=== Begin Enclosure ===

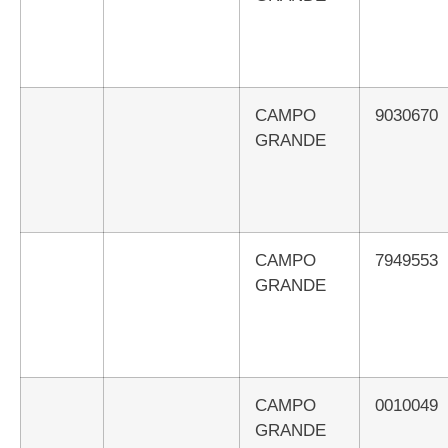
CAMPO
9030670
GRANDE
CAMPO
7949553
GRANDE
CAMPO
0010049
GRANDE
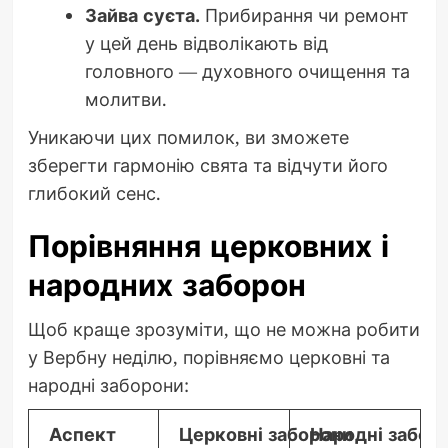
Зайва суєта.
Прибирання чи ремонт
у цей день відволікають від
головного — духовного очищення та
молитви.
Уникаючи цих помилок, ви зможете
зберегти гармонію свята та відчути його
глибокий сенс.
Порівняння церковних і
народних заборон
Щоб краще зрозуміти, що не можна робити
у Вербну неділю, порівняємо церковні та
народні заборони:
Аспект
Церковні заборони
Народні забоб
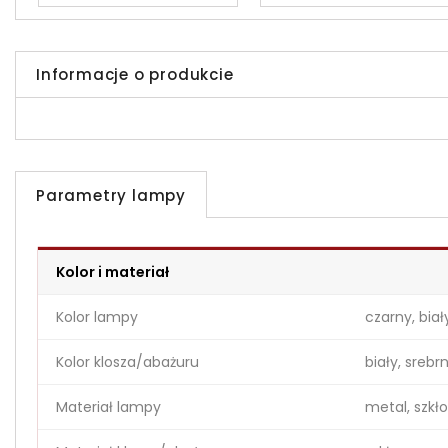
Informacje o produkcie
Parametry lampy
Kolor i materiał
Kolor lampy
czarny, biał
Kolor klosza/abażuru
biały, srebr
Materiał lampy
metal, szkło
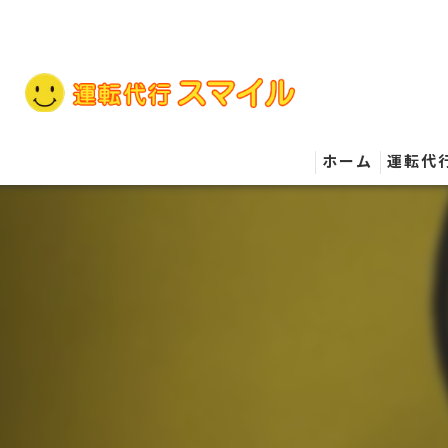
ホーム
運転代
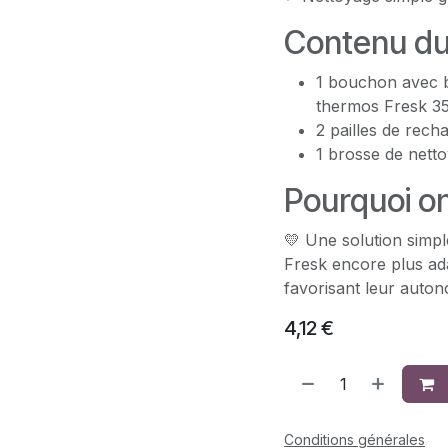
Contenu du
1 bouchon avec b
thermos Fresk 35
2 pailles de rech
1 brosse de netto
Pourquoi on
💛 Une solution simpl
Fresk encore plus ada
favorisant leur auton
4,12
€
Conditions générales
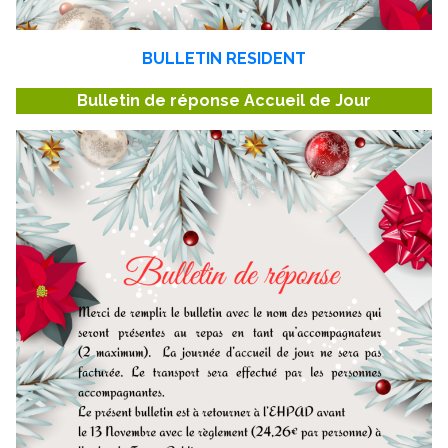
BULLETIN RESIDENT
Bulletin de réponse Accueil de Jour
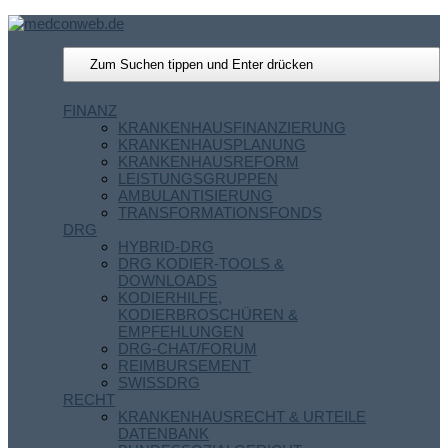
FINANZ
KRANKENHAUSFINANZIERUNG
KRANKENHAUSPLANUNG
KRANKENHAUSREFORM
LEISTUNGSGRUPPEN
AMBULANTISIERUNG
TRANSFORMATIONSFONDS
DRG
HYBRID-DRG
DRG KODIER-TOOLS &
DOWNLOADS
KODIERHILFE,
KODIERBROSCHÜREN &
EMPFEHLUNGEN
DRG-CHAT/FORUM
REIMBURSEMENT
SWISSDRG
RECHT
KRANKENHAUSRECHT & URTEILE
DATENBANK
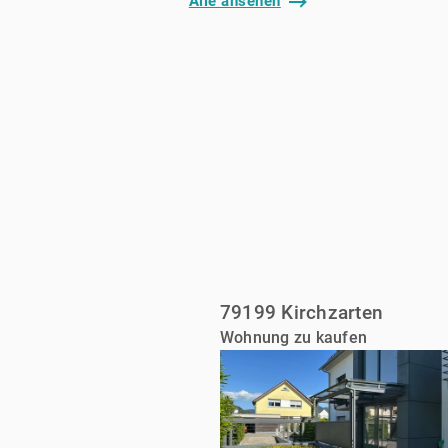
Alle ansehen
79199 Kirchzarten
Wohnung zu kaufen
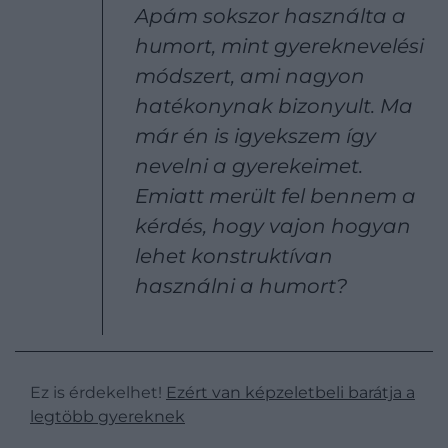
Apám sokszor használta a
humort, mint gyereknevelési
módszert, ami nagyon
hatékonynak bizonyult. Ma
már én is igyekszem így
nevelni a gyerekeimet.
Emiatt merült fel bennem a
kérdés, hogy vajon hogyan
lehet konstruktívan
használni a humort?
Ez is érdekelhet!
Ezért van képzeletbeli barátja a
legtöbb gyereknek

=== End Enclosure ===
=== Begin Enclosure ===

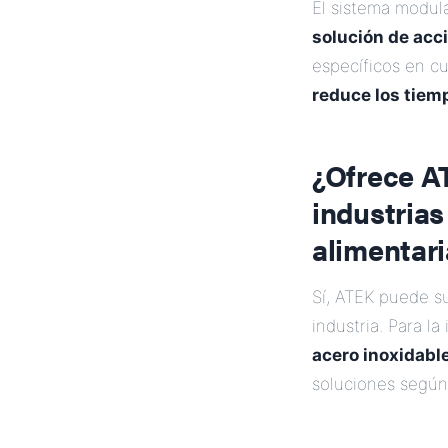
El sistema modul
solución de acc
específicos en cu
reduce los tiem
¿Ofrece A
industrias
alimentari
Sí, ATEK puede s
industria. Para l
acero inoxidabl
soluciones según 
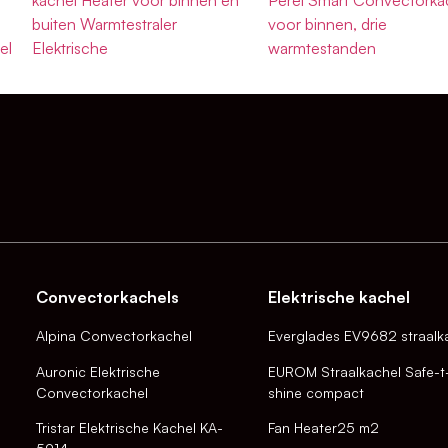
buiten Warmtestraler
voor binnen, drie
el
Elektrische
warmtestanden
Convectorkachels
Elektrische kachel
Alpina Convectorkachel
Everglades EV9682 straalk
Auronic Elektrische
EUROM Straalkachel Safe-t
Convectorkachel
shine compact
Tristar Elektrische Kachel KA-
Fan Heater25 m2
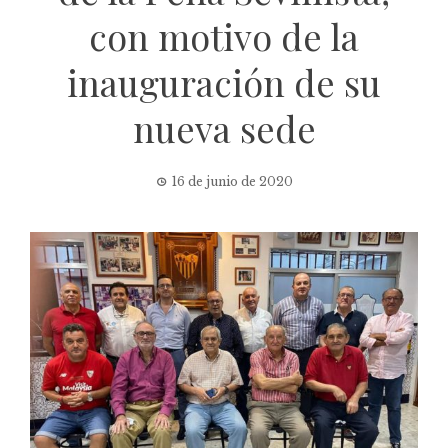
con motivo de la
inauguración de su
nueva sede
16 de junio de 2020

=== End Enclosure ===

WHAT TO PRODUCE: Show every line above in which the word "Fresk" occurs.

TASK OUTPUT:
thermos Fresk 35
Fresk encore plus ada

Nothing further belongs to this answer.